> **Assigned task**: Look below and pull out each line with the word "private".

BEGIN Information

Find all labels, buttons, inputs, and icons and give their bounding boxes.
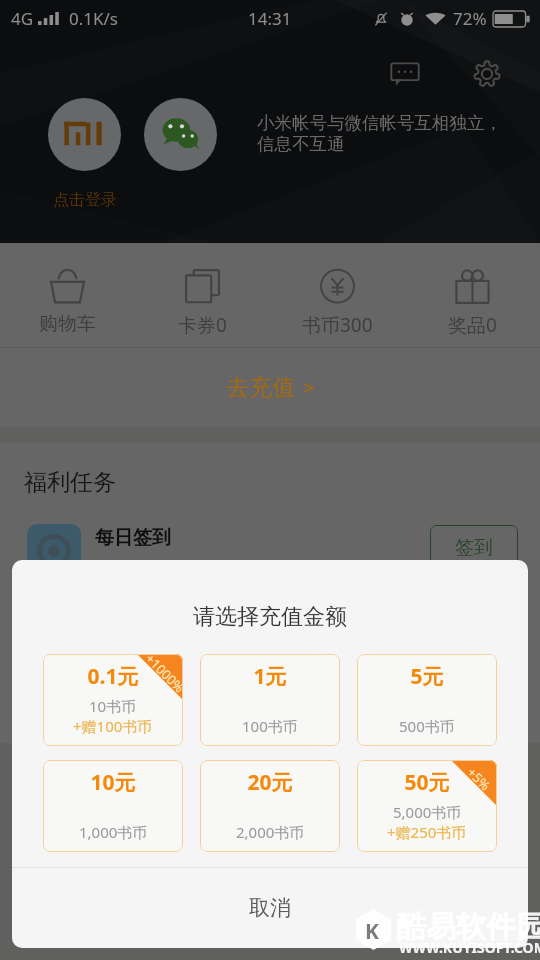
staticText: 50元 — [357, 768, 497, 797]
button[interactable]: Settings — [468, 55, 506, 93]
button[interactable]: 书币300 — [270, 269, 405, 338]
button[interactable]: +5% — [357, 760, 497, 852]
staticText: 酷易软件园 — [396, 908, 540, 946]
button[interactable]: 签到 — [430, 525, 518, 571]
staticText: > — [303, 374, 315, 401]
button[interactable]: Messages — [386, 55, 424, 93]
button[interactable]: 购物车 — [0, 269, 135, 336]
staticText: 500书币 — [399, 716, 455, 736]
staticText: 10书币 — [89, 696, 137, 716]
staticText: 1元 — [200, 662, 340, 691]
staticText: 10元 — [43, 768, 183, 797]
staticText: +赠100书币 — [73, 716, 153, 736]
staticText: 1,000书币 — [79, 822, 148, 842]
staticText: 购物车 — [39, 312, 96, 336]
button[interactable]: 5元 — [357, 654, 497, 746]
staticText: +1000% — [142, 654, 183, 696]
staticText: 福利任务 — [24, 468, 116, 497]
staticText: 20元 — [200, 768, 340, 797]
staticText: 卡券0 — [178, 312, 227, 338]
staticText: 0.1元 — [43, 662, 183, 691]
staticText: 100书币 — [242, 716, 298, 736]
button[interactable]: Xiaomi account — [48, 98, 121, 171]
button[interactable]: +1000% — [43, 654, 183, 746]
staticText: 奖品0 — [448, 312, 497, 338]
staticText: 取消 — [249, 895, 291, 921]
staticText: 72% — [453, 7, 487, 30]
staticText: 请选择充值金额 — [12, 603, 528, 631]
staticText: 去充值 — [226, 373, 295, 402]
staticText: 5元 — [357, 662, 497, 691]
staticText: 2,000书币 — [236, 822, 305, 842]
staticText: +赠250书币 — [387, 822, 467, 842]
staticText: 每日签到 — [95, 526, 171, 550]
staticText: 点击登录 — [53, 190, 117, 210]
staticText: +5% — [463, 763, 494, 794]
staticText: 0.1K/s — [69, 7, 118, 30]
button[interactable]: 1元 — [200, 654, 340, 746]
button[interactable]: 奖品0 — [405, 269, 540, 338]
button[interactable]: WeChat account — [144, 98, 217, 171]
staticText: WWW.KUYISOFT.COM — [399, 938, 540, 957]
staticText: 签到 — [455, 536, 493, 560]
button[interactable]: 10元 — [43, 760, 183, 852]
staticText: 4G — [11, 7, 34, 30]
staticText: 书币300 — [302, 312, 373, 338]
button[interactable]: 20元 — [200, 760, 340, 852]
button[interactable]: 卡券0 — [135, 269, 270, 338]
staticText: 5,000书币 — [393, 802, 462, 822]
button[interactable]: 去充值 — [0, 348, 540, 427]
button[interactable]: 取消 — [12, 868, 528, 948]
staticText: K — [365, 917, 379, 946]
staticText: 小米帐号与微信帐号互相独立， 信息不互通 — [257, 112, 502, 155]
staticText: 14:31 — [248, 7, 292, 30]
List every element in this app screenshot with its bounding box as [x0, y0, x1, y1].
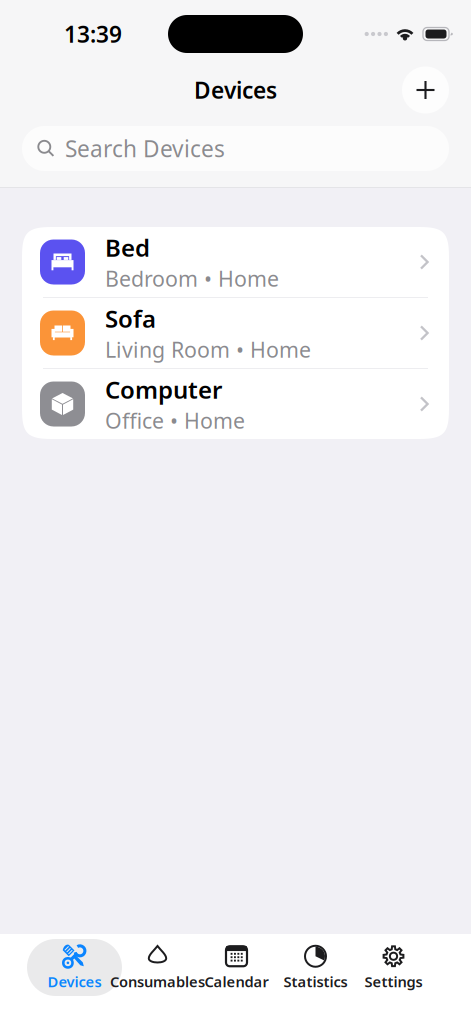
- staticText: Computer: [105, 373, 222, 405]
- button[interactable]: Bed: [22, 227, 449, 297]
- button[interactable]: Search Devices: [0, 126, 471, 171]
- button[interactable]: Add device: [402, 66, 449, 114]
- staticText: 13:39: [64, 19, 122, 49]
- button[interactable]: Calendar: [189, 939, 284, 996]
- staticText: Bedroom • Home: [105, 264, 279, 293]
- button[interactable]: Statistics: [268, 939, 363, 996]
- staticText: Bed: [105, 231, 150, 263]
- staticText: Office • Home: [105, 406, 245, 435]
- staticText: Calendar: [204, 972, 268, 991]
- staticText: Devices: [48, 972, 102, 991]
- staticText: Devices: [194, 75, 277, 105]
- staticText: Consumables: [110, 972, 205, 991]
- staticText: Search Devices: [65, 133, 225, 164]
- button[interactable]: Computer: [22, 369, 449, 439]
- button[interactable]: Sofa: [22, 298, 449, 368]
- staticText: Settings: [364, 972, 422, 991]
- button[interactable]: Consumables: [110, 939, 205, 996]
- staticText: Sofa: [105, 302, 156, 334]
- staticText: Statistics: [284, 972, 348, 991]
- button[interactable]: Settings: [346, 939, 441, 996]
- button[interactable]: Devices: [27, 939, 122, 996]
- staticText: Living Room • Home: [105, 335, 311, 364]
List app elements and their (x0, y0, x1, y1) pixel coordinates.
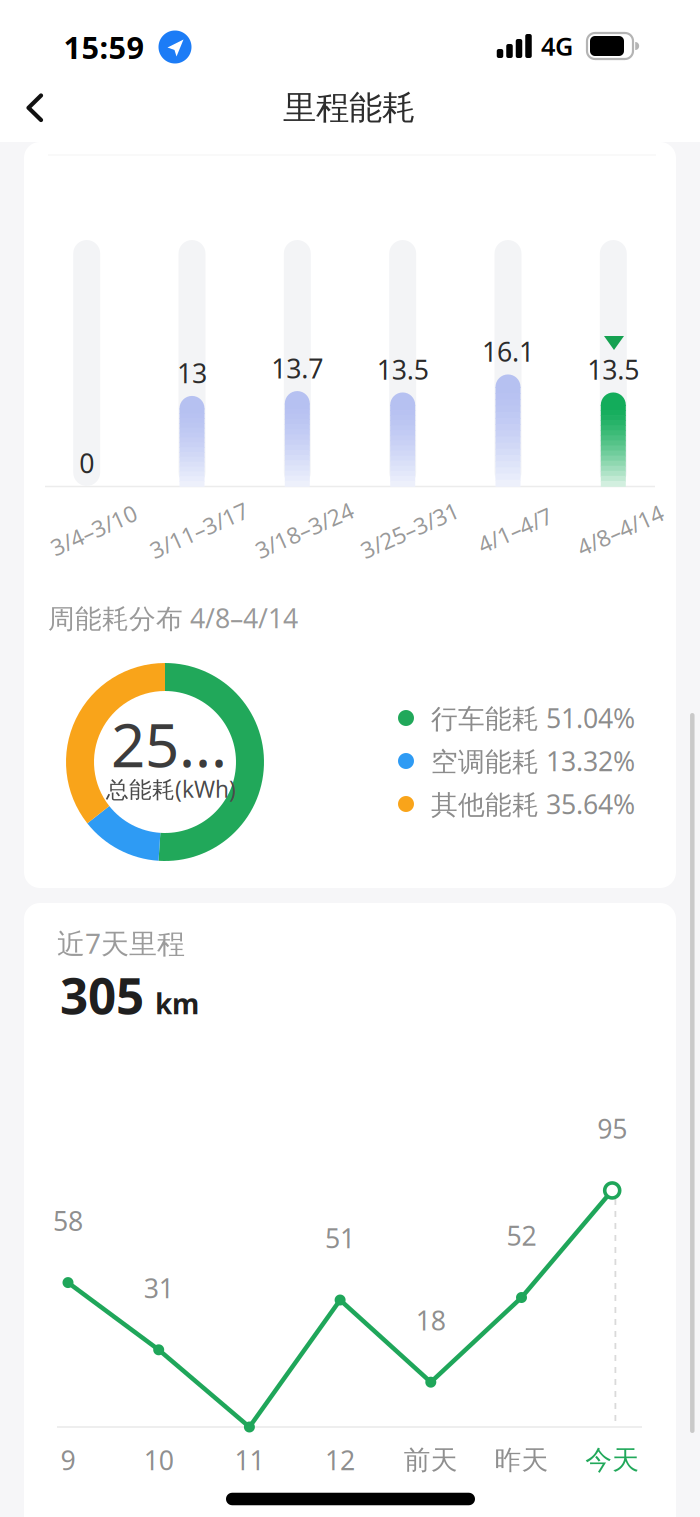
staticText: 3/18–3/24 (252, 515, 357, 545)
staticText: 13.5 (377, 352, 429, 387)
staticText: 58 (53, 1203, 83, 1238)
staticText: 4/1–4/7 (476, 515, 554, 545)
staticText: 51 (325, 1220, 355, 1256)
staticText: 3/4–3/10 (48, 515, 140, 545)
staticText: 13.5 (587, 352, 639, 387)
staticText: 10 (144, 1442, 174, 1478)
staticText: 18 (416, 1302, 446, 1338)
staticText: 空调能耗 13.32% (431, 743, 635, 779)
staticText: 3/11–3/17 (146, 515, 252, 545)
staticText: 305 (60, 962, 144, 1028)
staticText: 里程能耗 (283, 88, 415, 128)
staticText: 前天 (404, 1444, 458, 1476)
staticText: km (155, 985, 199, 1022)
staticText: 9 (60, 1442, 76, 1478)
button[interactable] (6, 78, 66, 138)
staticText: 4G (541, 29, 573, 63)
staticText: 昨天 (494, 1444, 548, 1476)
staticText: 95 (597, 1111, 627, 1146)
staticText: 11 (234, 1442, 264, 1478)
staticText: 13.7 (271, 350, 323, 386)
staticText: 今天 (585, 1444, 639, 1476)
staticText: 3/25–3/31 (357, 515, 462, 545)
staticText: 52 (506, 1218, 536, 1253)
staticText: 31 (144, 1270, 174, 1306)
staticText: 其他能耗 35.64% (431, 786, 635, 822)
staticText: 近7天里程 (57, 924, 185, 962)
staticText: 总能耗(kWh) (106, 774, 236, 804)
staticText: 行车能耗 51.04% (431, 700, 635, 736)
staticText: 0 (79, 445, 94, 481)
staticText: 15:59 (64, 27, 144, 67)
staticText: 25... (111, 704, 227, 784)
staticText: 周能耗分布 4/8–4/14 (48, 600, 298, 636)
staticText: 16.1 (482, 334, 534, 369)
staticText: 13 (177, 355, 207, 391)
staticText: 4/8–4/14 (574, 515, 666, 545)
staticText: 12 (325, 1442, 355, 1478)
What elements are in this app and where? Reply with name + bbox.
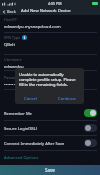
staticText: Remember Me xyxy=(4,111,84,116)
staticText: VPN Type xyxy=(4,35,20,40)
button[interactable]: Host/IP xyxy=(0,17,100,30)
button[interactable]: Save xyxy=(0,165,100,175)
staticText: 4:05 PM xyxy=(48,1,62,6)
staticText: Add New Network Device xyxy=(21,8,71,14)
staticText: edwardyu.mysnapcloud.com xyxy=(4,24,61,30)
staticText: •••••••• xyxy=(4,82,17,88)
button[interactable]: Back xyxy=(0,9,18,14)
staticText: Username xyxy=(4,57,22,62)
staticText: Save xyxy=(45,167,55,173)
staticText: Password xyxy=(4,75,21,80)
button[interactable]: Secure Login(SSL) xyxy=(0,121,100,135)
button[interactable]: Remember Me xyxy=(0,106,100,120)
staticText: edwardyu xyxy=(4,64,24,70)
staticText: Host/IP xyxy=(4,17,17,22)
button[interactable]: Password xyxy=(0,75,100,88)
button[interactable]: Continue xyxy=(54,94,80,104)
staticText: Advanced Options xyxy=(4,155,39,160)
staticText: Cancel xyxy=(24,96,38,102)
button[interactable]: Cancel xyxy=(19,94,43,104)
staticText: Secure Login(SSL) xyxy=(4,126,84,131)
staticText: Continue xyxy=(58,96,76,102)
staticText: QBelt xyxy=(4,42,15,48)
staticText: Back xyxy=(7,9,16,14)
button[interactable]: Advanced Options xyxy=(0,153,100,162)
button[interactable]: Username xyxy=(0,57,100,70)
staticText: Unable to automatically complete profile… xyxy=(19,72,80,87)
other: Info xyxy=(22,35,27,40)
button[interactable]: VPN Type xyxy=(0,35,100,48)
staticText: Connect Immediately After Save xyxy=(4,141,84,146)
button[interactable]: Connect Immediately After Save xyxy=(0,136,100,150)
staticText: i xyxy=(24,36,25,40)
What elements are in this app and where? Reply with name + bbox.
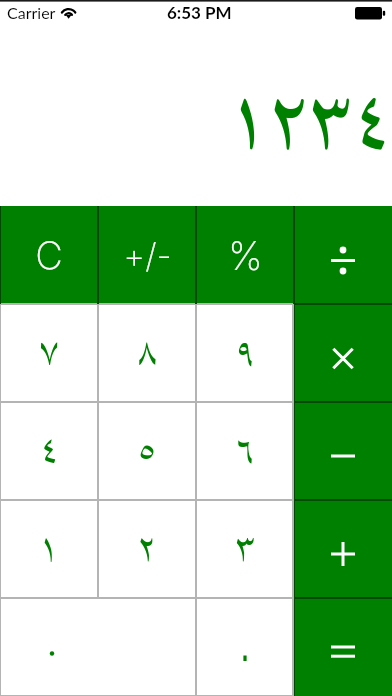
staticText: ٦ bbox=[234, 409, 256, 487]
button[interactable]: Decimal point bbox=[196, 598, 294, 696]
button[interactable]: Zero bbox=[0, 598, 196, 696]
button[interactable]: Multiply bbox=[294, 304, 392, 402]
staticText: ٢ bbox=[136, 507, 158, 585]
button[interactable]: Divide bbox=[294, 206, 392, 304]
button[interactable]: ١ bbox=[0, 500, 98, 598]
button[interactable]: Equals bbox=[294, 598, 392, 696]
button[interactable]: Plus bbox=[294, 500, 392, 598]
button[interactable]: Minus bbox=[294, 402, 392, 500]
staticText: ٨ bbox=[136, 311, 158, 389]
button[interactable]: ٥ bbox=[98, 402, 196, 500]
button[interactable]: ٨ bbox=[98, 304, 196, 402]
button[interactable]: Clear bbox=[0, 206, 98, 304]
button[interactable]: ٤ bbox=[0, 402, 98, 500]
button[interactable]: ٦ bbox=[196, 402, 294, 500]
button[interactable]: Percent bbox=[196, 206, 294, 304]
button[interactable]: ٧ bbox=[0, 304, 98, 402]
staticText: ٩ bbox=[234, 311, 256, 389]
button[interactable]: Plus minus bbox=[98, 206, 196, 304]
staticText: ٧ bbox=[38, 311, 60, 389]
staticText: % bbox=[228, 232, 263, 279]
staticText: Carrier bbox=[7, 3, 56, 22]
staticText: 6:53 PM bbox=[167, 2, 232, 22]
button[interactable]: ٣ bbox=[196, 500, 294, 598]
button[interactable]: ٢ bbox=[98, 500, 196, 598]
button[interactable]: ٩ bbox=[196, 304, 294, 402]
staticText: ٣ bbox=[234, 507, 256, 585]
staticText: ٤ bbox=[38, 409, 60, 487]
staticText: ١ bbox=[38, 507, 60, 585]
staticText: ١٢٣٤ bbox=[224, 52, 392, 193]
staticText: ٥ bbox=[136, 409, 158, 487]
staticText: +/- bbox=[123, 235, 172, 276]
staticText: C bbox=[35, 232, 63, 278]
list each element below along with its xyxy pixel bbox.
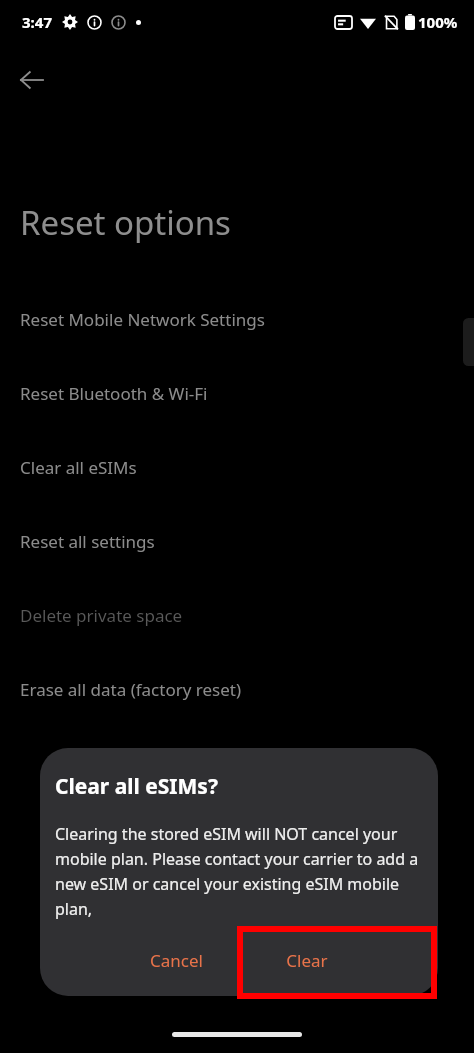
staticText: Reset Mobile Network Settings bbox=[20, 308, 265, 331]
staticText: 100% bbox=[418, 12, 458, 32]
button[interactable]: Reset all settings bbox=[0, 504, 474, 578]
button[interactable]: Reset Mobile Network Settings bbox=[0, 282, 474, 356]
button[interactable]: Delete private space bbox=[0, 578, 474, 652]
button[interactable]: Clear all eSIMs bbox=[0, 430, 474, 504]
staticText: Clear bbox=[286, 949, 328, 972]
button[interactable]: Cancel bbox=[107, 924, 245, 996]
staticText: Reset all settings bbox=[20, 530, 155, 553]
button[interactable]: Back bbox=[8, 56, 56, 104]
button[interactable]: Reset Bluetooth & Wi-Fi bbox=[0, 356, 474, 430]
button[interactable]: Clear bbox=[245, 924, 368, 996]
staticText: Clear all eSIMs? bbox=[55, 772, 218, 801]
staticText: Erase all data (factory reset) bbox=[20, 678, 242, 701]
staticText: Reset options bbox=[20, 200, 231, 245]
staticText: 3:47 bbox=[22, 12, 52, 32]
button[interactable]: Erase all data (factory reset) bbox=[0, 652, 474, 726]
staticText: Cancel bbox=[150, 949, 203, 972]
staticText: Clear all eSIMs bbox=[20, 456, 137, 479]
staticText: Reset Bluetooth & Wi-Fi bbox=[20, 382, 208, 405]
staticText: Delete private space bbox=[20, 604, 183, 627]
staticText: Clearing the stored eSIM will NOT cancel… bbox=[55, 823, 426, 919]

END Information

> **Task solution**:
button[interactable]: Delete private space bbox=[0, 578, 474, 652]
staticText: Delete private space bbox=[20, 604, 183, 627]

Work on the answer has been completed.